Kepala Dispendukcapil Kota Surabaya, Irvan Wahyudrajad. (Foto: RMOLJatim)
Pemerintah Kota (Pemkot) Surabaya memperkuat perlindungan bagi perempuan dan anak pasca perceraian melalui kebijakan penonaktifan Nomor Induk Kependudukan (NIK) bagi mantan suami yang tidak menunaikan kewajiban nafkah.
Kebijakan yang diterapkan sejak 2023 ini menunjukkan hasil signifikan, dengan ribuan warga akhirnya memenuhi tanggung jawabnya.
Berdasarkan data Dinas Kependudukan dan Pencatatan Sipil (Dispendukcapil) Kota Surabaya, dari total 11.202 putusan Pengadilan Agama (PA) yang menjadi dasar kebijakan tersebut, sebanyak 3.041 orang telah menunaikan kewajiban nafkah.
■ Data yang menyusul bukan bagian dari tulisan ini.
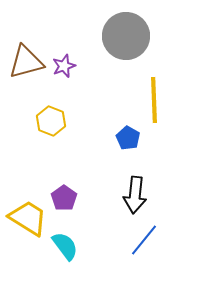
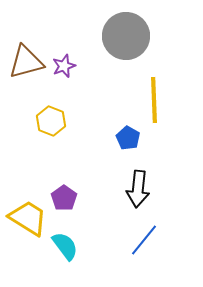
black arrow: moved 3 px right, 6 px up
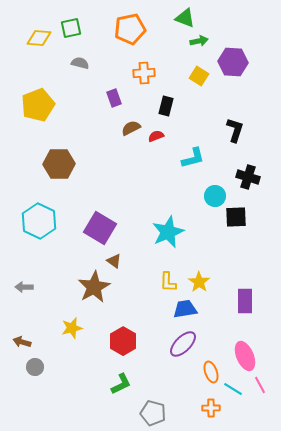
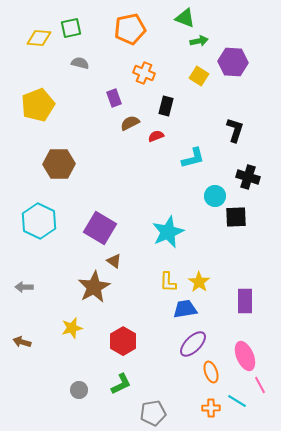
orange cross at (144, 73): rotated 25 degrees clockwise
brown semicircle at (131, 128): moved 1 px left, 5 px up
purple ellipse at (183, 344): moved 10 px right
gray circle at (35, 367): moved 44 px right, 23 px down
cyan line at (233, 389): moved 4 px right, 12 px down
gray pentagon at (153, 413): rotated 25 degrees counterclockwise
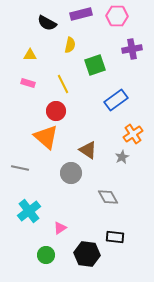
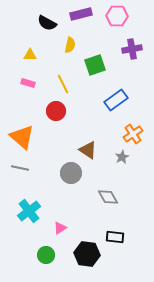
orange triangle: moved 24 px left
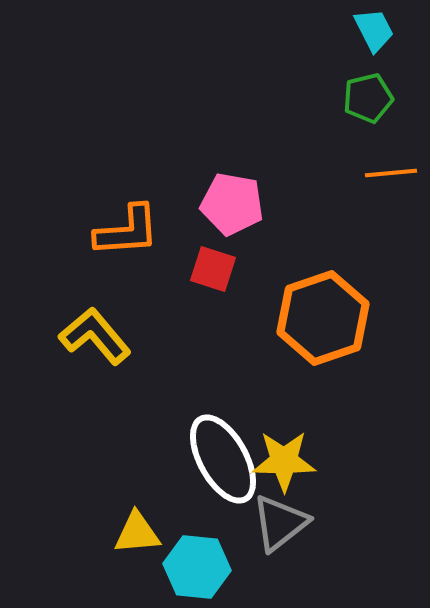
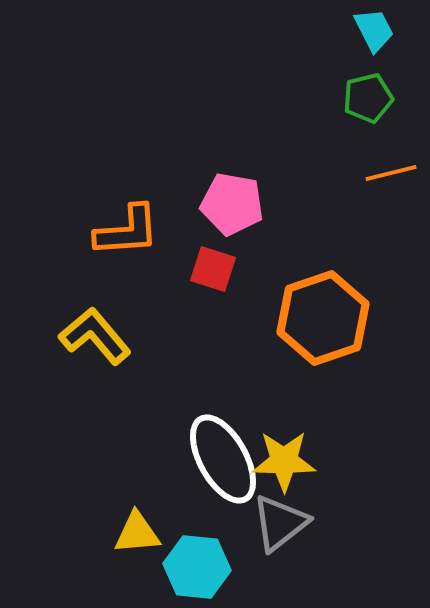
orange line: rotated 9 degrees counterclockwise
Berdasarkan data Dinas Kependudukan dan Pencatatan Sipil (Dispendukcapil) Kota Surabaya, dari total 11.202 putusan Pengadilan Agama (PA) yang menjadi dasar kebijakan tersebut, sebanyak 3.041 orang telah menunaikan kewajiban nafkah.
Sementara itu, masih terdapat 8.161 orang yang NIK-nya tetap dinonaktifkan hingga kewajiban tersebut dipenuhi.
Kepala Dispendukcapil Kota Surabaya, Irvan Wahyudrajad mengatakan bahwa langkah ini merupakan bentuk intervensi pemkot untuk mendorong kepatuhan terhadap putusan Pengadilan Agama.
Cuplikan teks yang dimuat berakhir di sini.